:: Activity ::
Below are the records; copy out every line that holds the word "sposa".

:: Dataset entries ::
┌──

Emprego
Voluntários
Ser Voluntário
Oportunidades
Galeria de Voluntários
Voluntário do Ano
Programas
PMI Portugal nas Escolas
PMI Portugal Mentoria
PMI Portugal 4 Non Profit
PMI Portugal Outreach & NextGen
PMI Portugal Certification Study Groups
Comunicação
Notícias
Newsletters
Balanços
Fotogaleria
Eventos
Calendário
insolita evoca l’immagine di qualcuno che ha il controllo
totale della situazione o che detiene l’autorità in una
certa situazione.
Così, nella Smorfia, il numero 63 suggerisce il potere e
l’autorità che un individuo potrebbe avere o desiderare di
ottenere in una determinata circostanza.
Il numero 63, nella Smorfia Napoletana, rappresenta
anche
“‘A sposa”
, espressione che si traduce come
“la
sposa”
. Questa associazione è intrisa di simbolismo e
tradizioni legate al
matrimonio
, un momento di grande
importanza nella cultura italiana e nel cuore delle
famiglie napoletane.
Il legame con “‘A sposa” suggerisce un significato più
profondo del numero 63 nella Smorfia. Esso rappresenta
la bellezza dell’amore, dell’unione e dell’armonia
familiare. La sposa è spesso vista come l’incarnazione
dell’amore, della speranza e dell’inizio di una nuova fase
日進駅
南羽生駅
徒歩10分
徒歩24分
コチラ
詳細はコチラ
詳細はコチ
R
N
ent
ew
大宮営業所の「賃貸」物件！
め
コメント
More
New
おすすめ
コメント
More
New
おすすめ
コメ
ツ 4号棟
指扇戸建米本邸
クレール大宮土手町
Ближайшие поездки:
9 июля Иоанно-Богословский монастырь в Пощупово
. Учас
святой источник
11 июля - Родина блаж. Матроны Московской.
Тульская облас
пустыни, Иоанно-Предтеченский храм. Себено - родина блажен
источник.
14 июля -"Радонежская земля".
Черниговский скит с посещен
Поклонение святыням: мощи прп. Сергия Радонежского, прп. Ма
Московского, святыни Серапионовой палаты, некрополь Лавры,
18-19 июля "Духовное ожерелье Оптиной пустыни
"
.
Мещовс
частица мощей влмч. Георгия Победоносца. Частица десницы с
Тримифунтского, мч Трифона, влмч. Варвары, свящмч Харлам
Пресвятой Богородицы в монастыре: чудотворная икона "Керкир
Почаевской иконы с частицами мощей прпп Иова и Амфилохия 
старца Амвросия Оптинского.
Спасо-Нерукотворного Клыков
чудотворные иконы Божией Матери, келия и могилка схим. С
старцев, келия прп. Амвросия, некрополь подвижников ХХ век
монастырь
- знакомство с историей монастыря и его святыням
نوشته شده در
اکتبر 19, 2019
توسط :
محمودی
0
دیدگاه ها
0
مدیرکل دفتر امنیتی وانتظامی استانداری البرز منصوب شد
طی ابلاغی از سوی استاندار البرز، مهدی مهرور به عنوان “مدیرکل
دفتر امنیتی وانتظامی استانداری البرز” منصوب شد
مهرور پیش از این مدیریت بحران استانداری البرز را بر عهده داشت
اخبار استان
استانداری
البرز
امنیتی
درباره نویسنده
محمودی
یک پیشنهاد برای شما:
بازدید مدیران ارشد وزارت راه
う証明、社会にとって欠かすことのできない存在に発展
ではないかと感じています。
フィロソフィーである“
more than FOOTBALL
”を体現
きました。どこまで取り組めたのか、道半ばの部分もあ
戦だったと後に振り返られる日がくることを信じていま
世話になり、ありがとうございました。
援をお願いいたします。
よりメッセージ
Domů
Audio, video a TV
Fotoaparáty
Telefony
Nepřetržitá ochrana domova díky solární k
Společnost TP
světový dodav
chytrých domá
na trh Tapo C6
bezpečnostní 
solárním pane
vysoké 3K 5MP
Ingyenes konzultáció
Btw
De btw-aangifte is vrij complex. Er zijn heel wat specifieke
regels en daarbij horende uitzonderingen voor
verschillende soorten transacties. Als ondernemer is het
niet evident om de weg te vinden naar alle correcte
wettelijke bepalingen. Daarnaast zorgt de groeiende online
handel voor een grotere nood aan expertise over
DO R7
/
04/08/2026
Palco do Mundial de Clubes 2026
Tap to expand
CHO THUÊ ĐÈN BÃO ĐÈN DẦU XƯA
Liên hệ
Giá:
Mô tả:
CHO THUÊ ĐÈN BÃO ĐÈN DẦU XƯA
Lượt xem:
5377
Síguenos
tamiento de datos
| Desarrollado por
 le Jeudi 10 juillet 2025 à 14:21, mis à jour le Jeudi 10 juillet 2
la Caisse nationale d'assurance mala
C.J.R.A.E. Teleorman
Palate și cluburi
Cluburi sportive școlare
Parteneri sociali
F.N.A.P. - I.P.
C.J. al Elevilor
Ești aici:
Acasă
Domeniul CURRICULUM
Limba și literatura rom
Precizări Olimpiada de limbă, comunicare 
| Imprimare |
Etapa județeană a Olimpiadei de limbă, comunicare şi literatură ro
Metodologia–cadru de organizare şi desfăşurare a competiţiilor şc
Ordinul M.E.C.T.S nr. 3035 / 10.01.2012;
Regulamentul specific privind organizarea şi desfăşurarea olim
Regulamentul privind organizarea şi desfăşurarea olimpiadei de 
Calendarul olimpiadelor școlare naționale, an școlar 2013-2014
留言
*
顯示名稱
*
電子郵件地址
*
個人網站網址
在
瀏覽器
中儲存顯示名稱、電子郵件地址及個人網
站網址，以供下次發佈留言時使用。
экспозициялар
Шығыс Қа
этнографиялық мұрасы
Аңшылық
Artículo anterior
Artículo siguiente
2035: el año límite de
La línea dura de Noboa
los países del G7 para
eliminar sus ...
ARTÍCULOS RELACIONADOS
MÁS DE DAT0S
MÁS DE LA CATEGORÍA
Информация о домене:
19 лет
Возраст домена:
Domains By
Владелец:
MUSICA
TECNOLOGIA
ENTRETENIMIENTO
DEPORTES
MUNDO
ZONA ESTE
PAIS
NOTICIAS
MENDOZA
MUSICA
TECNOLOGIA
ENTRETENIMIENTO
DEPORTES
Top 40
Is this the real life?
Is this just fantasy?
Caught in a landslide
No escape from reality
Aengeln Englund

└──

:: Completed exercise ::
“‘A sposa”
sposa”
Il legame con “‘A sposa” suggerisce un significato più
familiare. La sposa è spesso vista come l’incarnazione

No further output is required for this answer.